9 Hybrid Parallel Programming

Table of Contents

Motivation: Why Hybrid Parallel Programming?

Hybrid parallel programming combines multiple parallel models—most commonly MPI for distributed-memory parallelism and OpenMP or GPU programming models for shared-memory or accelerator parallelism—within a single application.

In modern HPC systems, each node typically has:

Multiple NUMA regions (sockets) and many cores per socket
Vector units on each core
Often one or more GPUs or other accelerators
A high-performance network connecting nodes

Using only a single parallel model (e.g., MPI everywhere) can leave parts of this hardware underutilized or create bottlenecks. Hybrid programming aims to:

Exploit multiple levels of parallelism

Across nodes (distributed memory, often via MPI)
Within nodes (shared memory, often via OpenMP or threads)
Within cores (vectorization, handled mostly by the compiler and libraries)
On accelerators (CUDA, OpenACC, etc., when combined)

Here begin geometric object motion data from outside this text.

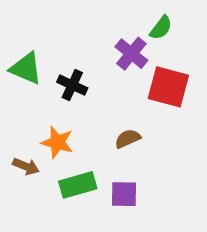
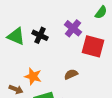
green semicircle: (161, 28) -> (101, 12), moved
black cross: (72, 85) -> (40, 35), moved

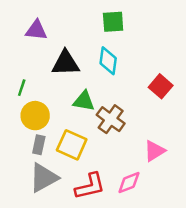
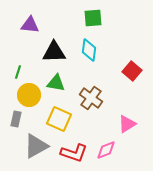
green triangle: (84, 101) -> (56, 83), moved
gray rectangle: (39, 145) -> (16, 119), moved
red L-shape: (90, 186) -> (74, 153), turned 32

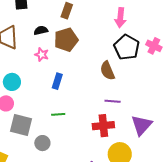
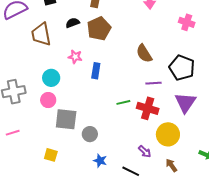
black pentagon: (127, 47) -> (182, 68), moved
pink star: (42, 55) -> (75, 57), moved
green line: (58, 114) -> (123, 102), moved
red cross: (103, 126) -> (148, 108), turned 30

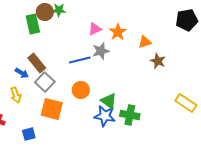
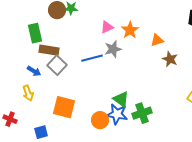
green rectangle: (33, 24) -> (35, 33), moved
brown rectangle: (37, 63) -> (49, 50), moved, turned -42
gray square: (45, 82) -> (57, 65), moved
orange circle: (81, 90) -> (100, 120), moved
green cross: (130, 115) -> (142, 113), turned -30

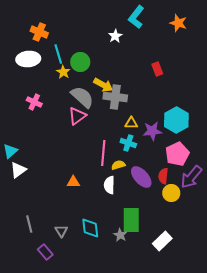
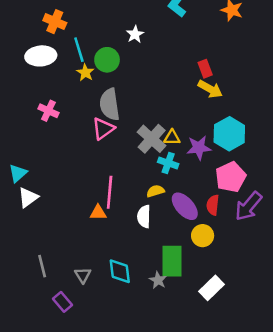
white star: (115, 36) -> (135, 34), moved
yellow arrow: (103, 85) -> (210, 89), moved
gray semicircle: (82, 97) -> (110, 104), turned -140
gray cross: (115, 97) -> (152, 139), moved, turned 35
pink line: (103, 153) -> (110, 192), moved
yellow circle: (171, 193) -> (203, 236), moved

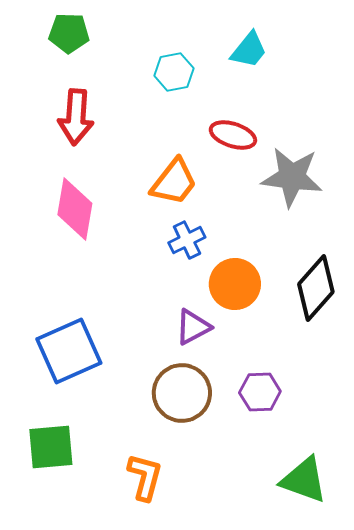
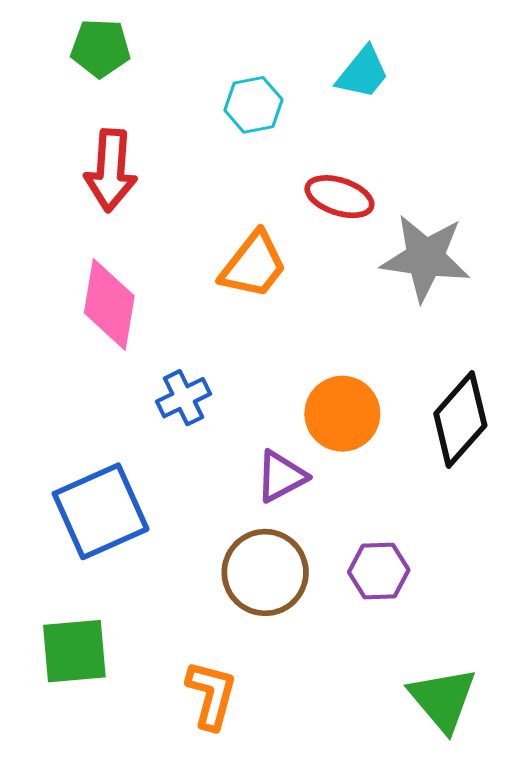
blue cross: (187, 240) -> (184, 398), moved
green triangle: (304, 480) -> (443, 699), turned 30

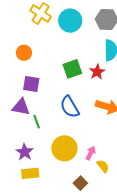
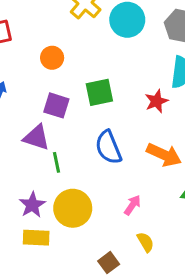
green square: (72, 69) -> (99, 92), moved
yellow circle: (64, 148) -> (73, 208), moved
pink arrow: (91, 153) -> (132, 205), moved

Reduce communication overhead

Fewer MPI processes per node can mean fewer inter-process messages and smaller MPI metadata overhead.
Intra-node work sharing can happen via threads or GPU kernels instead of explicit message passing.

Better memory usage

Threads or GPU kernels on a node can share memory and data structures, potentially reducing duplication compared to a pure-MPI approach.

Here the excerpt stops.